Arjen liep weg van de camera, hij had zijn oproep gedaan. Zijn fiets stond nog op de plek waar hij hem had gezet. De interviewster vroeg nog iets, hij verstond het niet. “Tot morgen!”, riep hij. Lachend fietste hij weg.

Die avond zag hij het filmpje van zichzelf niet alleen op de lokale zender, maar ook in het achtuurjournaal en in twee praatprogramma’s.

*

En het werd zaterdag, en de mensen kwamen naar de musea. Het was een ongekende mensenstroom. Sommige musea boden iedereen vrije doorgang om deze historische gebeurtenis een handje te helpen, anderen draaiden woekerwinsten door de enorme toeloop. In iedere stad, ieder dorp stroomden de mensen massaal richting de galeries en kunsthallen. Iedereen bracht wat mee, dagboeken, grote doeken, houtsnijwerk, soms alleen een verfrommeld velletje papier met een rijmpje. Overal in het land stonden mensen in statige museumhallen luidruchtig met elkaar te praten, te discussiëren over wat goed was en wat niet. Mobieltjes kwamen vol te staan met foto’s van al het moois dat anderen hadden gemaakt.

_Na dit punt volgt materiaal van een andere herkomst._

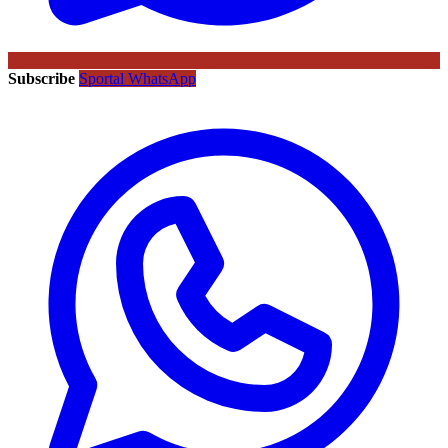
Subscribe
Sportal WhatsApp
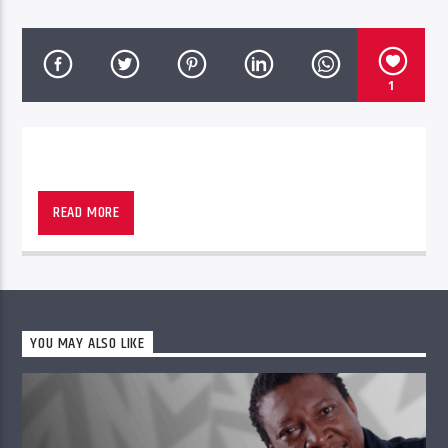
1
READ MORE
PheliFm
YOU MAY ALSO LIKE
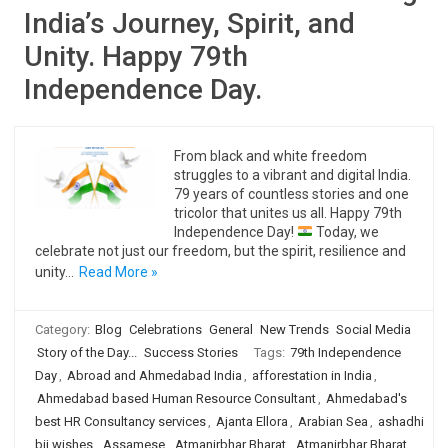
India’s Journey, Spirit, and
Unity. Happy 79th
Independence Day.
From black and white freedom
struggles to a vibrant and digital India.
79 years of countless stories and one
tricolor that unites us all. Happy 79th
Independence Day!
Today, we
celebrate not just our freedom, but the spirit, resilience and
unity…
Read More »
Category:
Blog
Celebrations
General
New Trends
Social Media
Story of the Day...
Success Stories
Tags:
79th Independence
Day
,
Abroad and Ahmedabad India
,
afforestation in India
,
Ahmedabad based Human Resource Consultant
,
Ahmedabad's
best HR Consultancy services
,
Ajanta Ellora
,
Arabian Sea
,
ashadhi
bij wishes
,
Assamese
,
Atmanirbhar Bharat
,
Atmanirbhar Bharat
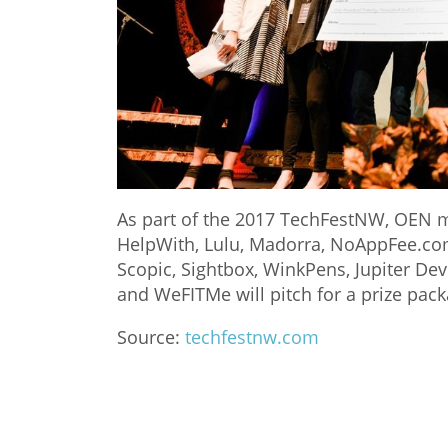
As part of the 2017 TechFestNW, OEN 
HelpWith, Lulu, Madorra, NoAppFee.com
Scopic, Sightbox, WinkPens, Jupiter Dev
and WeFITMe will pitch for a prize pac
Source:
techfestnw.com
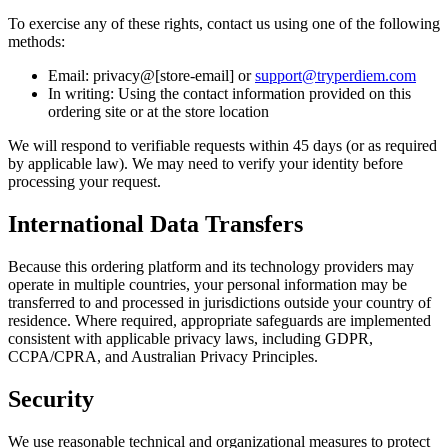
To exercise any of these rights, contact us using one of the following
methods:
Email: privacy@[store-email] or
support@tryperdiem.com
In writing: Using the contact information provided on this
ordering site or at the store location
We will respond to verifiable requests within 45 days (or as required
by applicable law). We may need to verify your identity before
processing your request.
International Data Transfers
Because this ordering platform and its technology providers may
operate in multiple countries, your personal information may be
transferred to and processed in jurisdictions outside your country of
residence. Where required, appropriate safeguards are implemented
consistent with applicable privacy laws, including GDPR,
CCPA/CPRA, and Australian Privacy Principles.
Security
We use reasonable technical and organizational measures to protect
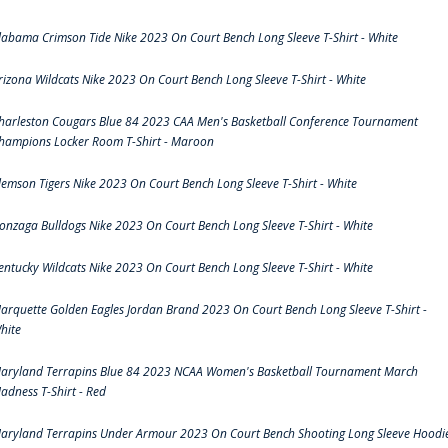
labama Crimson Tide Nike 2023 On Court Bench Long Sleeve T-Shirt - White
rizona Wildcats Nike 2023 On Court Bench Long Sleeve T-Shirt - White
harleston Cougars Blue 84 2023 CAA Men's Basketball Conference Tournament
hampions Locker Room T-Shirt - Maroon
lemson Tigers Nike 2023 On Court Bench Long Sleeve T-Shirt - White
onzaga Bulldogs Nike 2023 On Court Bench Long Sleeve T-Shirt - White
entucky Wildcats Nike 2023 On Court Bench Long Sleeve T-Shirt - White
arquette Golden Eagles Jordan Brand 2023 On Court Bench Long Sleeve T-Shirt -
hite
aryland Terrapins Blue 84 2023 NCAA Women's Basketball Tournament March
adness T-Shirt - Red
aryland Terrapins Under Armour 2023 On Court Bench Shooting Long Sleeve Hoodi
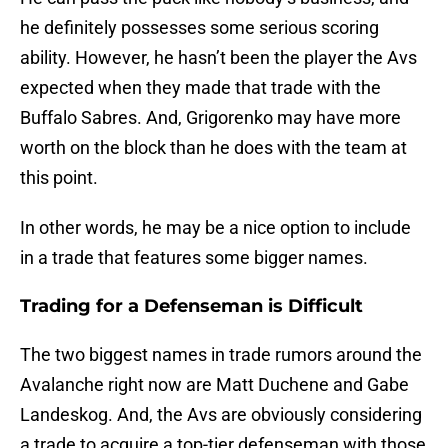
he definitely possesses some serious scoring
ability. However, he hasn’t been the player the Avs
expected when they made that trade with the
Buffalo Sabres. And, Grigorenko may have more
worth on the block than he does with the team at
this point.
In other words, he may be a nice option to include
in a trade that features some bigger names.
Trading for a Defenseman is Difficult
The two biggest names in trade rumors around the
Avalanche right now are Matt Duchene and Gabe
Landeskog. And, the Avs are obviously considering
a trade to acquire a top-tier defenseman with those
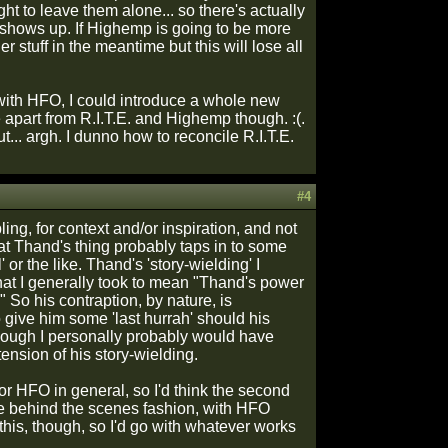
ght to leave them alone... so there's actually
shows up. If Highemp is going to be more
 stuff in the meantime but this will lose all
ith HFO, I could introduce a whole new
be apart from R.I.T.E. and Highemp though. :(.
... argh. I dunno how to reconcile R.I.T.E.
#4
ng, for context and/or inspiration, and not
at Thand's thing probably taps in to some
or the like. Thand's 'story-wielding' I
 what I generally took to mean "Thand's power
So his contraption, by nature, is
o give him some 'last hurrah' should his
 though I personally probably would have
ension of his story-wielding.
or HFO in general, so I'd think the second
e behind the scenes fashion, with HFO
 this, though, so I'd go with whatever works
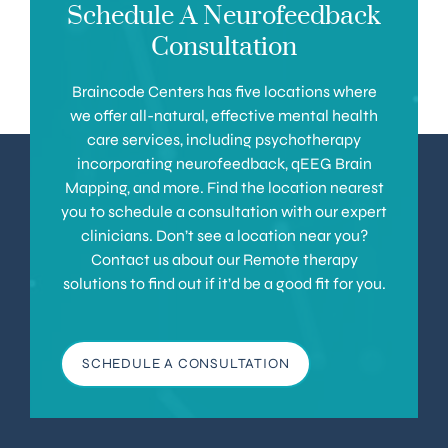
Schedule A Neurofeedback
Consultation
Braincode Centers has five locations where
we offer all-natural, effective mental health
care services, including psychotherapy
incorporating neurofeedback, qEEG Brain
Mapping, and more. Find the location nearest
you to schedule a consultation with our expert
clinicians. Don’t see a location near you?
Contact us about our Remote therapy
solutions to find out if it’d be a good fit for you.
SCHEDULE A CONSULTATION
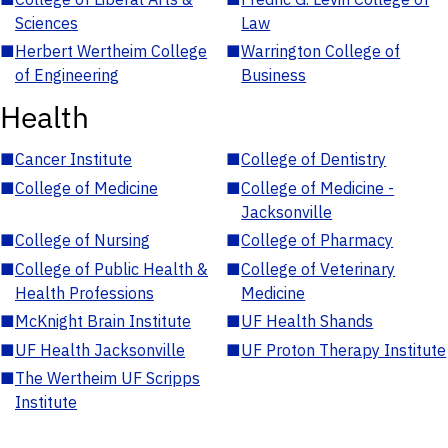
Sciences
Law
■
Herbert Wertheim College
■
Warrington College of
of Engineering
Business
Health
■
Cancer Institute
■
College of Dentistry
■
College of Medicine
■
College of Medicine -
Jacksonville
■
College of Nursing
■
College of Pharmacy
■
College of Public Health &
■
College of Veterinary
Health Professions
Medicine
■
McKnight Brain Institute
■
UF Health Shands
■
UF Health Jacksonville
■
UF Proton Therapy Institute
■
The Wertheim UF Scripps
Institute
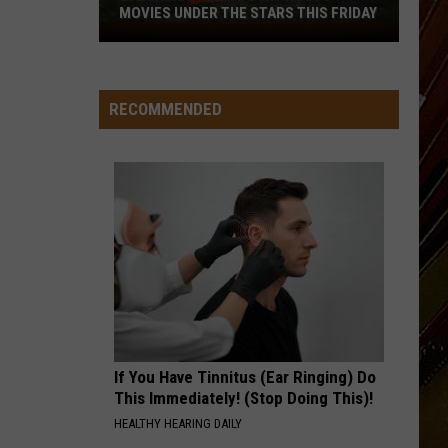
MOVIES UNDER THE STARS THIS FRIDAY
Calcasieu
Police
Jury
Hosts
RECOMMENDED
Movies
Under
the
Stars
This
Friday
If You Have Tinnitus (Ear Ringing) Do
This Immediately! (Stop Doing This)!
HEALTHY HEARING DAILY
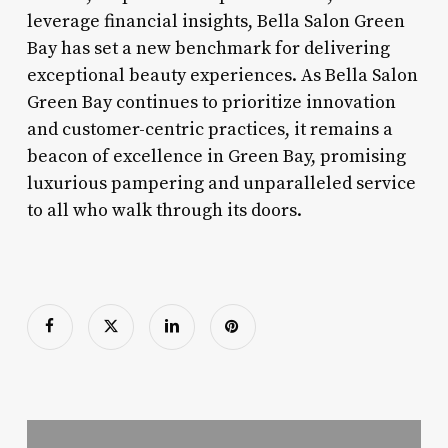
leverage financial insights, Bella Salon Green
Bay has set a new benchmark for delivering
exceptional beauty experiences. As Bella Salon
Green Bay continues to prioritize innovation
and customer-centric practices, it remains a
beacon of excellence in Green Bay, promising
luxurious pampering and unparalleled service
to all who walk through its doors.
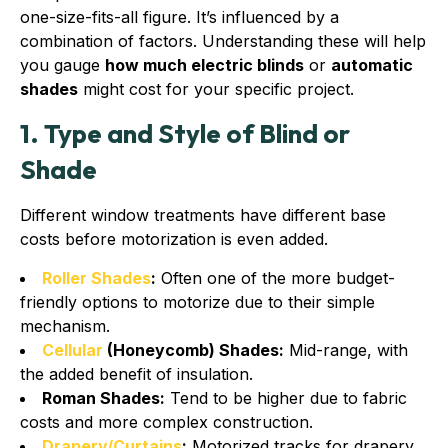
one-size-fits-all figure. It’s influenced by a
combination of factors. Understanding these will help
you gauge
how much electric blinds
or
automatic
shades
might cost for your specific project.
1. Type and Style of Blind or
Shade
Different window treatments have different base
costs before motorization is even added.
Roller Shades
:
Often one of the more budget-
friendly options to motorize due to their simple
mechanism.
Cellular
(Honeycomb) Shades:
Mid-range, with
the added benefit of insulation.
Roman Shades:
Tend to be higher due to fabric
costs and more complex construction.
Drapery/Curtains
:
Motorized tracks for drapery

Arjen stond op het Museumplein, waar het wemelde van het volk, en keek om zich heen. Er liepen meisjes met tekeningen, pubers met hun dagboek en mannen in pak met een foto in een dure lijst. Mensen liepen naar het Rijks, het Van Gogh, het Stedelijk. Arjen zag het en hij lachte, hij lachte niet alleen omdat dit de mooiste dag uit zijn leven was maar ook de mooiste dag uit het leven van al deze mensen.

En daar ging ook de oude, bijziende vrouw, steunend op de arm van haar kwieke man. Onder haar arm klemde ze een zelfgebreide sjaal met bloemetjesmotief. Met een glimlach keek ze omhoog naar haar man. Langzaam schuifelde het oude stel onder de enorme badkuip door.